Romans

Le malheur sera ta chance, de Renaud Santa Maria

Le malheur sera ta chanceSelon elle, la vie devait être embrassée à chaque réveil, comme s’il s’agissait d’un amant ou d’une maîtresse. Et non toisée avec amertume et défiance, à la manière d’une âme en peine, esseulée et dépourvue de toute perspective, rentrant chez elle au petit matin. A cette heure hybride et désarmante où l’on constate que la fête est passée trop vite…

Comment faire pour vivre après la disparition d’un être cher ? C’est la question que pose ce roman, au titre antithétique ne pouvant qu’intriguer.

Cela fait un an que le cancer a arraché Palma à Augustin, elle qui faisait de la joie et de l’optimisme sa seule règle de vie. La veille de sa mort, comme elle avait la foi, elle lui a juré qu’elle lui enverrait un signe. Aussi, lorsqu’il commence à entendre des bruits autour de la tombe, mystérieusement entretenue, Augustin commence à s’interroger.

Le thème est indéniablement passionnant et traité de manière assez originale : car Palma, contrairement à ce que l’on pourrait croire en lisant les premières pages, n’était pas la compagne d’Augustin, mais sa mère*, ce qui du coup oriente différemment les choses (et on peut du reste s’interroger sur cette drôle de relation, assez fusionnelle, entre le fils et sa mère, à laquelle il rend un très bel hommage). Ici il est question de deuil, de reconstruction et d’héritage (au sens moral), des épreuves qui permettent de grandir, mais aussi d’amitié, car la « famille de coeur » d’Augustin, qu’il partageait avec Palma, est extrêmement présente et importante, jouant un rôle essentiel sur le chemin du retour à la vie.
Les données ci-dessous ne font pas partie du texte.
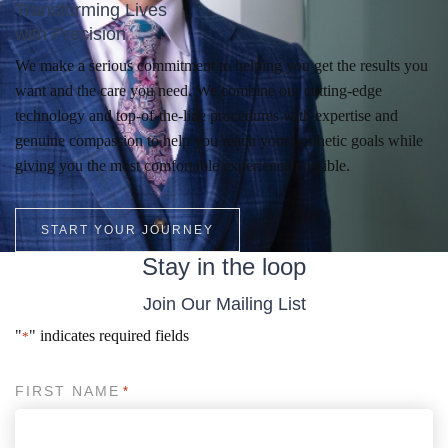
Transforming Lives
with Precision
We make a serious commitment to helping you get the results you
want and the care you need. We combine our cutting-edge
technology and top-of-the-line procedures with expertise and
genuine compassion to help you reach your aesthetic goals while
giving you the most comfortable experience possible.
START YOUR JOURNEY
Stay in the loop
Join Our Mailing List
"
" indicates required fields
*
FIRST NAME
*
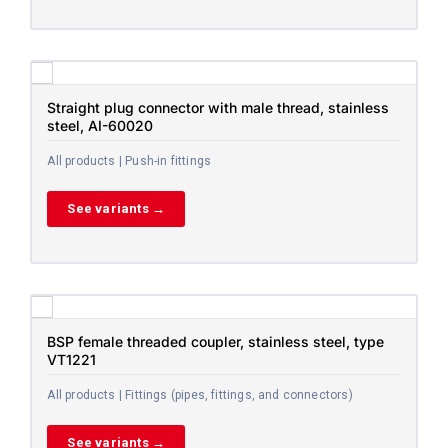
Straight plug connector with male thread, stainless
steel, AI-60020
All products | Push-in fittings
See variants →
BSP female threaded coupler, stainless steel, type
VT1221
All products | Fittings (pipes, fittings, and connectors)
See variants →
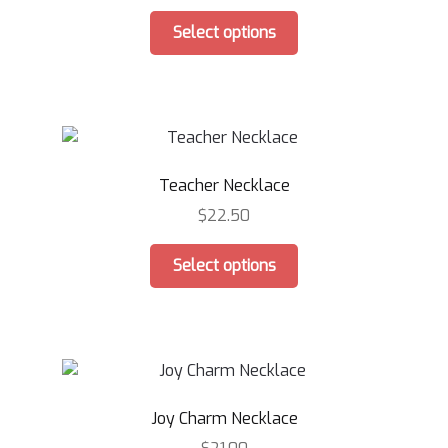
This
Select options
product
has
multiple
variants.
The
options
Teacher Necklace
may
be
$
22.50
chosen
This
on
Select options
product
the
has
product
multiple
page
variants.
The
options
Joy Charm Necklace
may
be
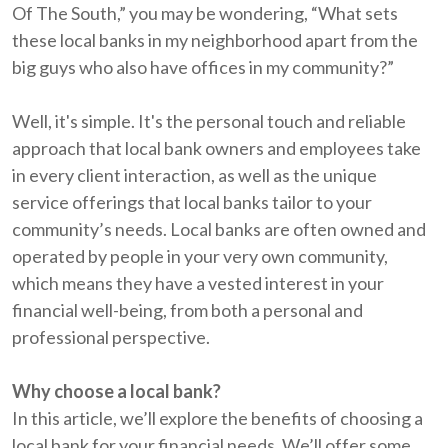
Of The South,” you may be wondering, “What sets
these local banks in my neighborhood apart from the
big guys who also have offices in my community?”
Well, it's simple. It's the personal touch and reliable
approach that local bank owners and employees take
in every client interaction, as well as the unique
service offerings that local banks tailor to your
community’s needs. Local banks are often owned and
operated by people in your very own community,
which means they have a vested interest in your
financial well-being, from both a personal and
professional perspective.
Why choose a local bank?
In this article, we’ll explore the benefits of choosing a
local bank for your financial needs. We’ll offer some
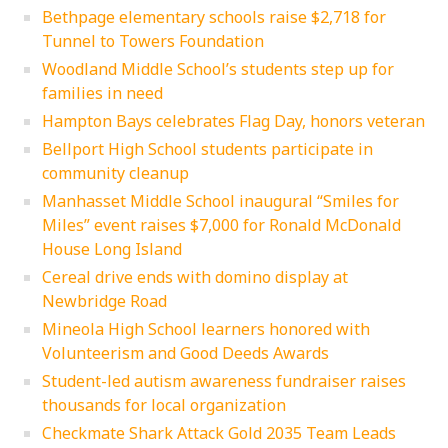
Bethpage elementary schools raise $2,718 for
Tunnel to Towers Foundation
Woodland Middle School’s students step up for
families in need
Hampton Bays celebrates Flag Day, honors veteran
Bellport High School students participate in
community cleanup
Manhasset Middle School inaugural “Smiles for
Miles” event raises $7,000 for Ronald McDonald
House Long Island
Cereal drive ends with domino display at
Newbridge Road
Mineola High School learners honored with
Volunteerism and Good Deeds Awards
Student-led autism awareness fundraiser raises
thousands for local organization
Checkmate Shark Attack Gold 2035 Team Leads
Ce roman, plus introspectif et analytique que narratif, voyage intérieur et méditation sur la vie et la mort, possède un charme assez bizarre, auquel je n’ai malheureusement pas succombé : l’écriture, extrêmement lyrique et poétique, est un atout certain, mais j’ai trouvé que c’était aussi, peut-être, une faiblesse — même si le personnage est du genre pompeux, l’ensemble est finalement assez lourd et semble presque forcé, artificiel, qui tient à distance des émotions. Mais mon vrai problème avec ce roman, c’est son orientation idéologique : au final, c’est un roman qui tourne autour de la foi, et en particulier de la foi chrétienne, dont il est question à maintes et maintes reprises, d’une manière peu subtile qui a sans doute contribué au fait que ce roman ne m’a pas émue, alors qu’il avait toutes les raisons de le faire.

J’avoue que j’ai eu beaucoup de mal à écrire cet article (et je crois que ça se sent), car objectivement j’ai vu des qualités à ce roman, il a d’ailleurs de belles critiques, je n’ai pas spécialement envie d’en détourner les lecteurs, mais il m’a laissée de marbre…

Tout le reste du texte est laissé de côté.